Cancun, Climate Change and WikiLeaks

By Amy Goodman / truthdig.com

CANCUN, Mexico—Critical negotiations are under way here in Cancun, under the auspices of the United Nations, to reverse human-induced global warming. This is the first major meeting since the failed Copenhagen summit last year, and it is happening at the end of the hottest decade on record. While the stakes are high, expectations are low, and, as we have just learned with the release of classified diplomatic cables from WikiLeaks, the United States, the largest polluter in the history of the planet, is engaged in what one journalist here called “a very, very dirty business.”

Dirty business, indeed. In Copenhagen last year, President Barack Obama swept into town and sequestered a select, invite-only group of nations to hammer out what became known as “The Copenhagen Accord.” It outlined a plan for nations to make a public “pledge” to reduce carbon emissions, and to submit to some kind of verification process. In addition, wealthy, developed nations would, under the accord, pay billions of dollars to help poor, developing nations adapt to climate change and to pursue green-energy economies as they develop. That might sound nice, but the accord was designed, in effect, to supplant the Kyoto Protocol, a legally binding global treaty that more than 190 countries have signed. The United States, notably, has never signed Kyoto.

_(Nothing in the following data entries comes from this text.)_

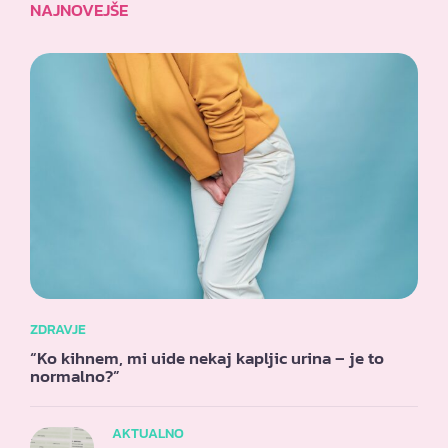
NAJNOVEJŠE
ZDRAVJE
“Ko kihnem, mi uide nekaj kapljic urina – je to
normalno?”
AKTUALNO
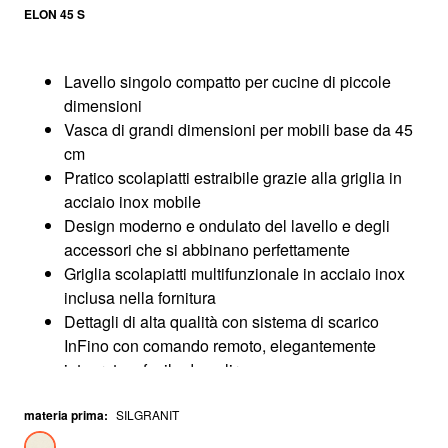
ELON 45 S
Lavello singolo compatto per cucine di piccole
dimensioni
Vasca di grandi dimensioni per mobili base da 45
cm
Pratico scolapiatti estraibile grazie alla griglia in
acciaio inox mobile
Design moderno e ondulato del lavello e degli
accessori che si abbinano perfettamente
Griglia scolapiatti multifunzionale in acciaio inox
inclusa nella fornitura
Dettagli di alta qualità con sistema di scarico
InFino con comando remoto, elegantemente
integrato e facile da pulire
Zona miscelatore laterale, comoda anche per
materia prima
installazione sotto finestra
:
SILGRANIT
Installazione reversibile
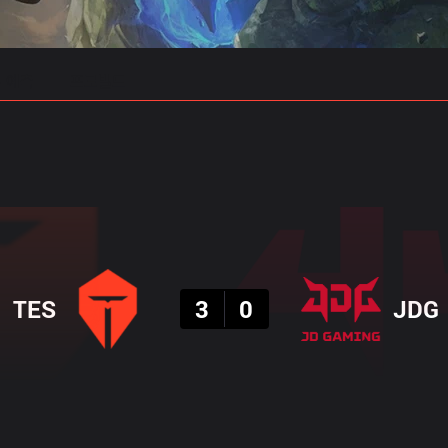
 예측
프로빌드
결과
TES
3
0
JDG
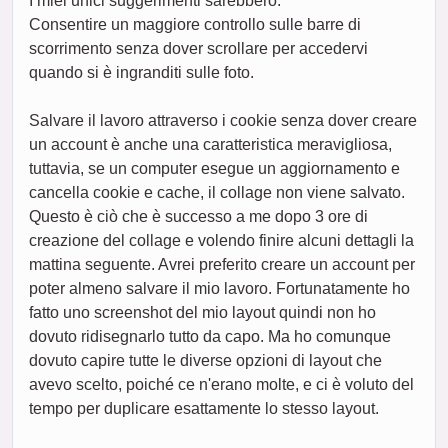
I miei unici suggerimenti sarebbero:
Consentire un maggiore controllo sulle barre di
scorrimento senza dover scrollare per accedervi
quando si è ingranditi sulle foto.
Salvare il lavoro attraverso i cookie senza dover creare
un account è anche una caratteristica meravigliosa,
tuttavia, se un computer esegue un aggiornamento e
cancella cookie e cache, il collage non viene salvato.
Questo è ciò che è successo a me dopo 3 ore di
creazione del collage e volendo finire alcuni dettagli la
mattina seguente. Avrei preferito creare un account per
poter almeno salvare il mio lavoro. Fortunatamente ho
fatto uno screenshot del mio layout quindi non ho
dovuto ridisegnarlo tutto da capo. Ma ho comunque
dovuto capire tutte le diverse opzioni di layout che
avevo scelto, poiché ce n'erano molte, e ci è voluto del
tempo per duplicare esattamente lo stesso layout.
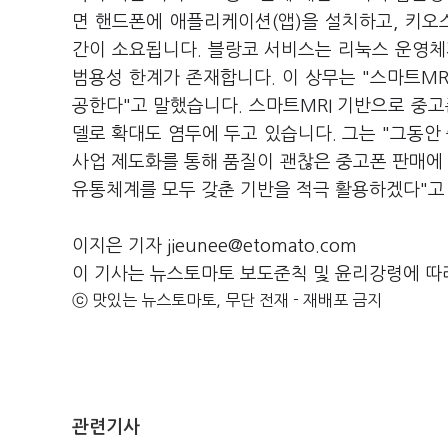
면 핸드폰에 애플리케이션(앱)을 설치하고, 키오
간이 소요됩니다. 블랑코 서비스는 리눅스 운영체제
범용성 한계가 존재합니다. 이 상무는 "스마트M
공한다"고 말했습니다. 스마트MRI 기반으로 중
델로 확대도 염두에 두고 있습니다. 그는 "그동안
사업 제도화를 통해 품질이 괜찮은 중고폰 판매에
유통체계를 모두 갖춘 기반을 적극 활용하겠다"
이지은 기자 jieunee@etomato.com
이 기사는 뉴스토마토 보도준칙 및 윤리강령에 따
ⓒ 맛있는 뉴스토마토, 무단 전재 - 재배포 금지
관련기사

The WikiLeaks cables help explain what happened. One of the most outspoken critics of developed countries in the lead-up to Copenhagen, President Mohamed Nasheed of the Republic of Maldives, a nation of small islands in the Indian Ocean, ultimately signed on to the Copenhagen Accord. A secret U.S. State Department memo leaked via WikiLeaks, dated Feb. 10, 2010, summarized the consultations of the newly appointed Maldives ambassador to the U.S., Abdul Ghafoor Mohamed. The memo reports that the ambassador said, when meeting with U.S. deputy special envoy for climate change Jonathan Pershing, “Maldives would like to see that small countries, like Maldives, that are at the forefront of the climate debate, receive tangible assistance from the larger economies. Other nations would then come to realize that there are advantages to be gained by compliance.” He asked for $50 million, for projects to protect the Maldives from rising sea levels.